Perfino i giudici vengono oggi messi in discussione, ma l’università continua ancora, sorprendentemente, a farla franca! Nonostante le sollecitazioni degli studiosi onesti, nessuno dei grandi censori della sinistra, per ovvi motivi politici, ha mai osato violare il covo dei furfanti accademici. Il mio non è un semplice sfogo, è di più! E’ il lancio di una giusta crociata per la salvaguardia della libertà e della coerenza di pensiero. Crociata il cui campione è a pieno diritto, proprio quel Giordano Bruno che costoro pretendono di gestire in esclusiva. Ciò che più indigna, il paradosso più assurdo, la più beffarda offesa che si possa fare a Bruno oggi è permettere che a rappresentarlo sia proprio il prototipo del pedante che Egli ha criticato e combattuto per tutta la vita. Il nemico numero uno dell’intolleranza e dei pregiudizi accademici che gli impedirono di salire in cattedra a Oxford, a Parigi e in quasi tutte le università d’Europa, è finito nelle mani  di personaggi che fanno proprio questo: impediscono a studiosi preparati di insegnare negli atenei, impediscono la pubblicazione dei libri, impediscono la diffusione delle idee, impediscono la realizzazione di opere senza la loro approvazione.
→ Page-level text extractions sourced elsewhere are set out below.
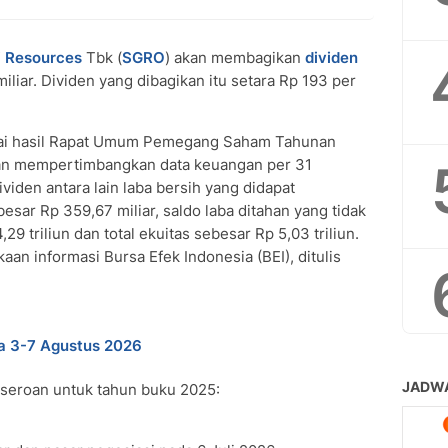
i Resources
Tbk (
SGRO
) akan membagikan
dividen
liar. Dividen yang dibagikan itu setara Rp 193 per
ai hasil Rapat Umum Pemegang Saham Tahunan
an mempertimbangkan data keuangan per 31
den antara lain laba bersih yang didapat
besar Rp 359,67 miliar, saldo laba ditahan yang tidak
9 triliun dan total ekuitas sebesar Rp 5,03 triliun.
aan informasi Bursa Efek Indonesia (BEI), ditulis
a 3-7 Agustus 2026
rseroan untuk tahun buku 2025: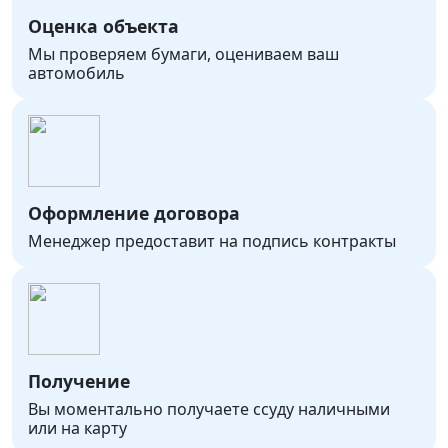
Оценка объекта
Мы проверяем бумаги, оцениваем ваш
автомобиль
Оформление договора
Менеджер предоставит на подпись контракты
Получение
Вы моментально получаете ссуду наличными
или на карту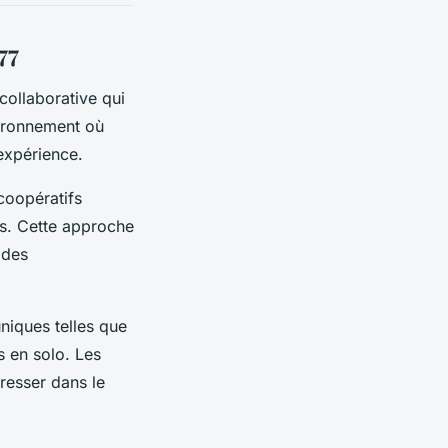
77
collaborative qui
vironnement où
’expérience.
coopératifs
es. Cette approche
 des
niques telles que
s en solo. Les
resser dans le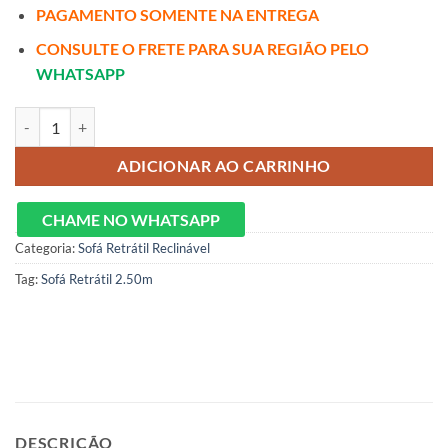
PAGAMENTO SOMENTE NA ENTREGA
CONSULTE O FRETE PARA SUA REGIÃO PELO
WHATSAPP
Retrátil e Reclinável 250cm Vicam Molas Ensacadas quantidade
ADICIONAR AO CARRINHO
CHAME NO WHATSAPP
Categoria:
Sofá Retrátil Reclinável
Tag:
Sofá Retrátil 2.50m
DESCRIÇÃO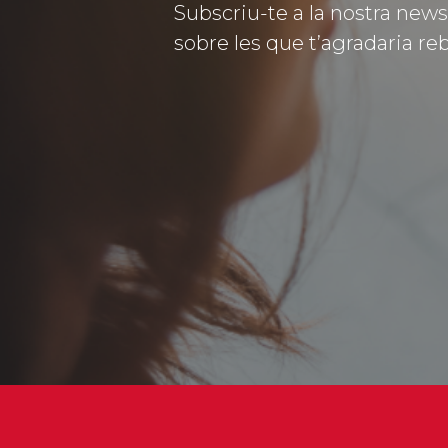
Subscriu-te a la nostra news
sobre les que t’agradaria reb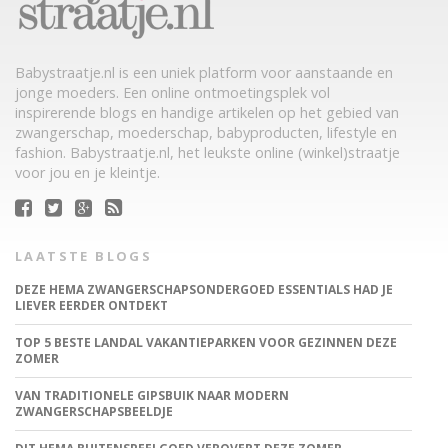
Babystraatje.nl is een uniek platform voor aanstaande en
jonge moeders. Een online ontmoetingsplek vol
inspirerende blogs en handige artikelen op het gebied van
zwangerschap, moederschap, babyproducten, lifestyle en
fashion. Babystraatje.nl, het leukste online (winkel)straatje
voor jou en je kleintje.
LAATSTE BLOGS
DEZE HEMA ZWANGERSCHAPSONDERGOED ESSENTIALS HAD JE
LIEVER EERDER ONTDEKT
TOP 5 BESTE LANDAL VAKANTIEPARKEN VOOR GEZINNEN DEZE
ZOMER
VAN TRADITIONELE GIPSBUIK NAAR MODERN
ZWANGERSCHAPSBEELDJE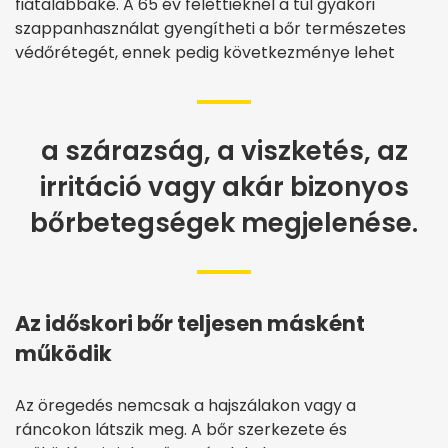
fiatalabbaké. A 65 év felettieknél a túl gyakori
szappanhasználat gyengítheti a bőr természetes
védőrétegét, ennek pedig következménye lehet
a szárazság, a viszketés, az
irritáció vagy akár bizonyos
bőrbetegségek megjelenése.
Az időskori bőr teljesen másként
működik
Az öregedés nemcsak a hajszálakon vagy a
ráncokon látszik meg. A bőr szerkezete és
E poi pretendono di venirci a spiegare come la pensava Bruno! Suonano sempre attuali le parole di Antonio Labriola: “Bruno filosofo non appartiene soltanto ai filosofi e noi non tollereremo che la corporazione degli accademici lo sequestri per sé. Bruno fu il filosofo fastidito, l’accademico di nessuna accademia, il nemico dei pedanti, il libero ricercatore della verità: dunque che cosa ha di comune con le Università? Dio ci guardi dalla dottrina ufficiale! I sapienti che oggi esaltano il Nolano, ieri in compagnia del Bellarmino, ne avrebbero sentenziata l’insanità, perchè é ufficio dell’ Accademia non promuovere la Scienza, ma irrigidirla e canonizzarla. Perciò i discendenti dei dottori che derisero il Nolano e con lo Scioppio gioirono del supplizio, oggi non sapendo come fargli offesa lo vorrebbero incarcerare nelle loro cattedre ed ipotecarlo per le loro dispense di esame”.
Non mi illudo certo che pubblichiate questa mia, né che apriate finalmente un dibattito serio su questi delicati argomenti, sintomo eloquente di quello stesso declino culturale che Bruno annunciò per la sua epoca, riproponendo il lamento ermetico.

Ciò nonostante continuerò sempre a denunciare questa situazione, con tutti i mezzi a mia disposizione, animato dalla stessa speranza che ispirava il Nolano:

“ora che siamo stati nella feccia delle scienze, che hanno parturita la feccia delle opinioni, le quali son causa della feccia de gli costumi et opre, possiamo certo aspettare de ritornare a meglior stati”.

Ai giovani studiosi che intendono dedicarsi alla ricerca mi sento di dare un consiglio. Non perdete tempo a rovinarvi la vista sui libri, non sciupate le vostre notti a percorrere insonni gli intricati sentieri della conoscenza! Affidatevi al marketing: preparate un accattivante polpettone, rimasticando materiali raccattati qua e là e comprate quanti più spazi pubblicitari e recensioni potete, se ne avete i mezzi. Il successo sarà assicurato, alla faccia del progresso del sapere e della obiettività storico-scientifica. Se, invece, siete davvero “Bruniani”, nel significato più profondo e autentico del termine (cosa che, nonostante tutto, vi auguro per la vostra evoluzione interiore), allora continuate a cercare la verità, cito ancora Labriola, “con passione, con frenesia, con ispasimo, senza riguardi umani, fra lo sprezzo dei dotti e disprezzandoli”.